Additionally, the server (120) may include an address/data bus
(1410) for conveying data among components of the respective
device. Each component within a server (120) may also be directly
connected to other components in addition to (or instead of) being
connected to other components across the bus (1410). One or more
servers 120 may include the TTS component 295, or other components
capable of performing the functions described above.
[0093] As described above, the storage component 1406 may include
storage for various data including speech quality models, TTS voice
unit storage, and other storage used to operate the system and
perform the algorithms and methods described above. The storage
component 1406 may also store information corresponding to a user
profile, including purchases of the user, returns of the user,
recent content accessed, etc.
[0094] As noted above, multiple devices may be employed in a single
system. In such a multi-device system, each of the devices may
include different components for performing different aspects of
the system. The multiple devices may include overlapping
components. The components of the devices 110 and server(s) 120, as
described with reference to FIG. 14, are exemplary, and may be
located a stand-alone device or may be included, in whole or in
part, as a component of a larger device or system.
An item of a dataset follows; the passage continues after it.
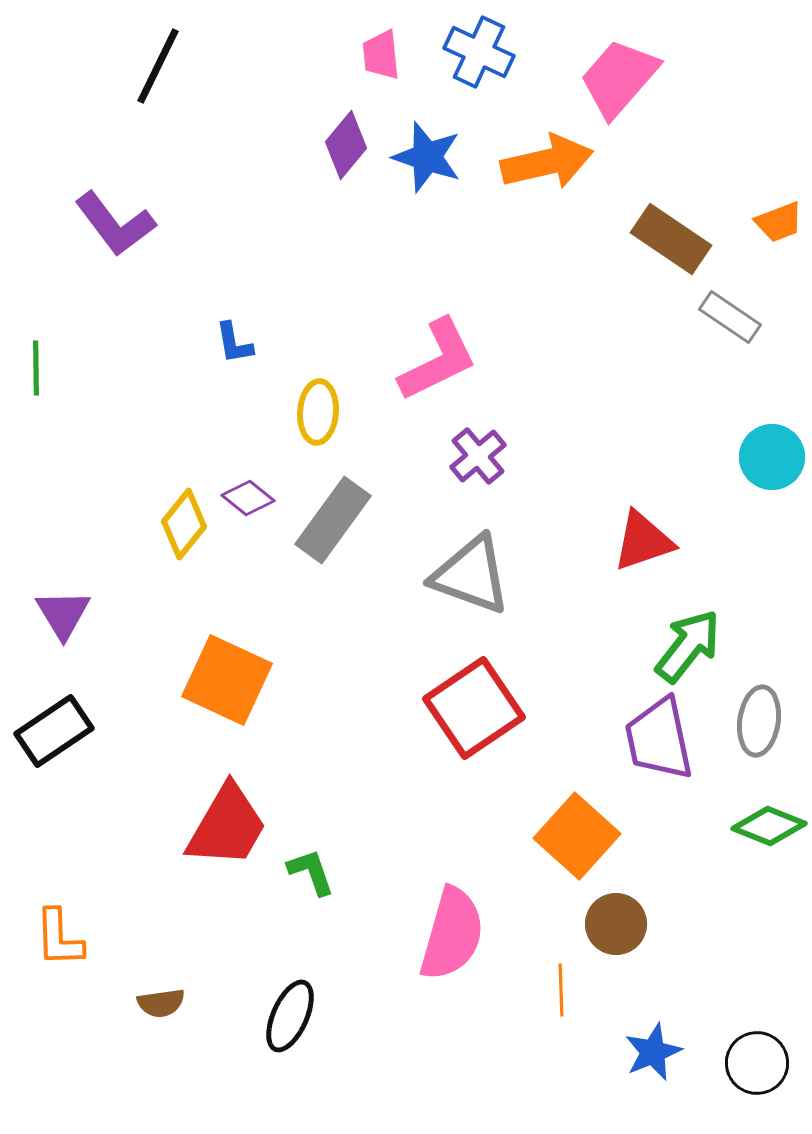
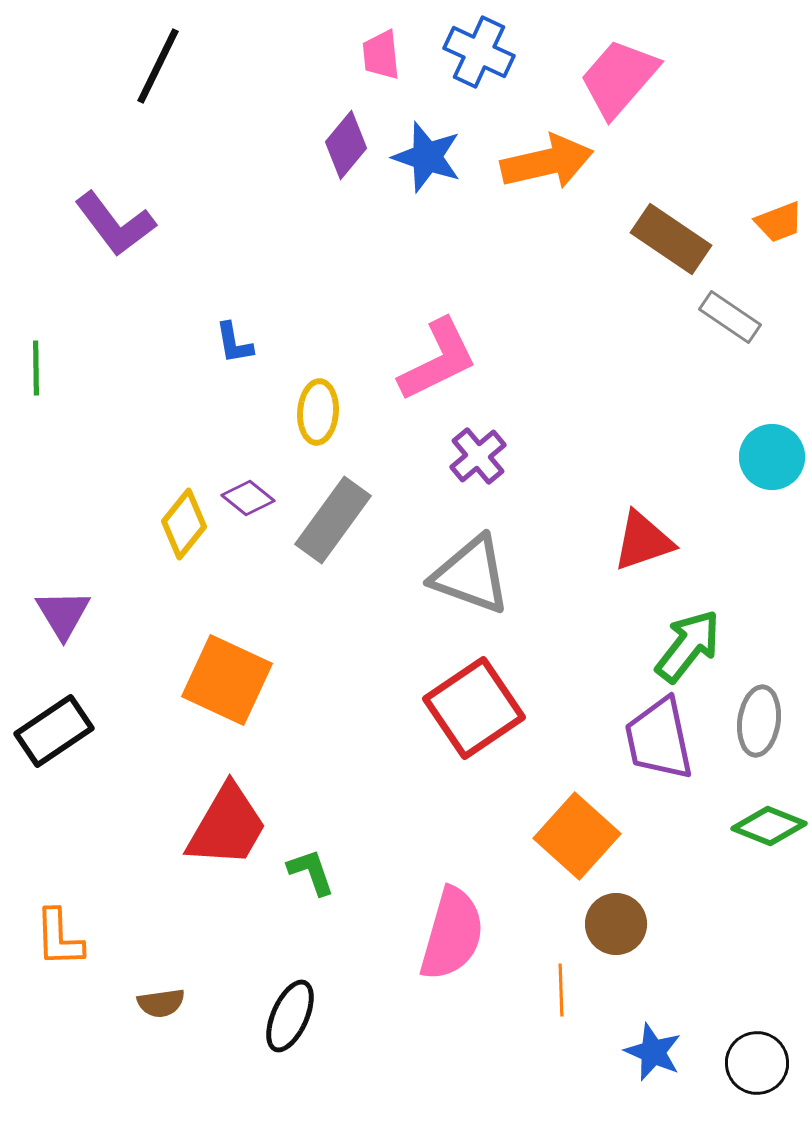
blue star at (653, 1052): rotated 26 degrees counterclockwise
[0095] As illustrated in FIG. 15, multiple devices may contain
components of the system and the devices may be connected over a
network 199. The network 199 is representative of any type of
communication network, including data and/or voice network, and may
be implemented using wired infrastructure (e.g., cable, CATS, fiber
optic cable, etc.), a wireless infrastructure (e.g., WiFi, RF,
cellular, microwave, satellite, Bluetooth, etc.), and/or other
connection technologies. Devices may thus be connected to the
network 199 through either wired or wireless connections. Network
199 may include a local or private network or may include a wide
network such as the internet. For example, server(s) 120, smart
phone 110b, networked microphone(s) 1504, networked audio output
speaker(s) 1506, tablet computer 110d, desktop computer 110e,
laptop computer 110f, speech device 110a, refrigerator 110c, etc.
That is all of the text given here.